Newsgroups: comp.text
Path: utzoo!sq!lee
From: lee@sq.sq.com (Liam R. E. Quin)
Subject: Re: SGML question
Message-ID: <1990Sep11.144937.1860@sq.sq.com>
Keywords: SGML, ambiguity
Organization: SoftQuad Inc.
References: <583@helios.prosys.se> <141873@sun.Eng.Sun.COM> <1990Sep10.170717.7993@unx.sas.com>
Date: Tue, 11 Sep 90 14:49:37 GMT
Lines: 32

tut@cairo.Sun.COM (Bill "Bill" Tuthill) writes:
> [...] Unicode, a 16-bit code set that includes all known languages of the
> world in a single, interchangeable code set.

bts@unx.sas.com (Brian T. Schellenberger) writes:
> [...] still coming in at less than 32,000 characters.  Thus, it can easily
> be fit into 15 bits.  [Then] the 127 most common chacters [could fit in] 7
> bits.  Then if the eighth bit is set, we know it starts a 15-bit character.

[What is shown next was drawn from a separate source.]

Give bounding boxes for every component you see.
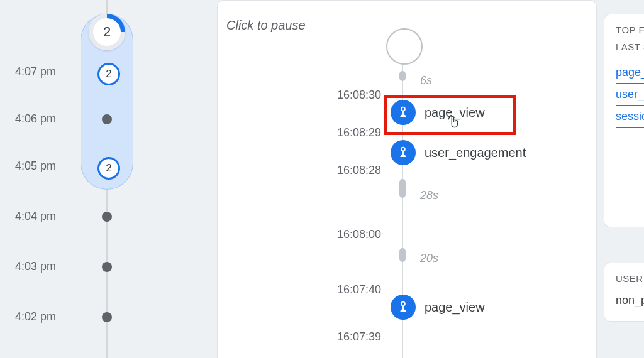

It might make more sense to mandate that _all_ of the bytes of such an
extended character, except the last, have the top bit set.  Then there is
no limit imposed on the number of characters, although of course some
software might croak on 48-bit characters :-)  This also means that your
files aren't twice as big, or even four times as big, and you can still use
lots of glyphs.

This does mean that algorithms such as Boyer-Moore pattern matching have to
look at at most one extra byte per probe in some cases, to ensure that a
match isn't the last byte of a multi-byte character.  With a shift, you'd
have to look at every byte in the input to remember the current mode.
With four-byte encodings you could have to look at up to three bytes.  So
my scheme is no worse than a plain two-byte encoding in this way either.

You should also look at the work in progress by ISO committees such as
ISO/IEC JTC 1/SC 18/WG8 on Font Information Interchange (e.g. N1036), and
at ISO/IEC/DIS 9541-1.  They're busily working on ways of transmitting font
and glyph information about the place...

Lee
-- 
Liam R. E. Quin,  lee@sq.com, SoftQuad Inc., Toronto, +1 (416) 963-8337
/text/humour/quote: No such file or directory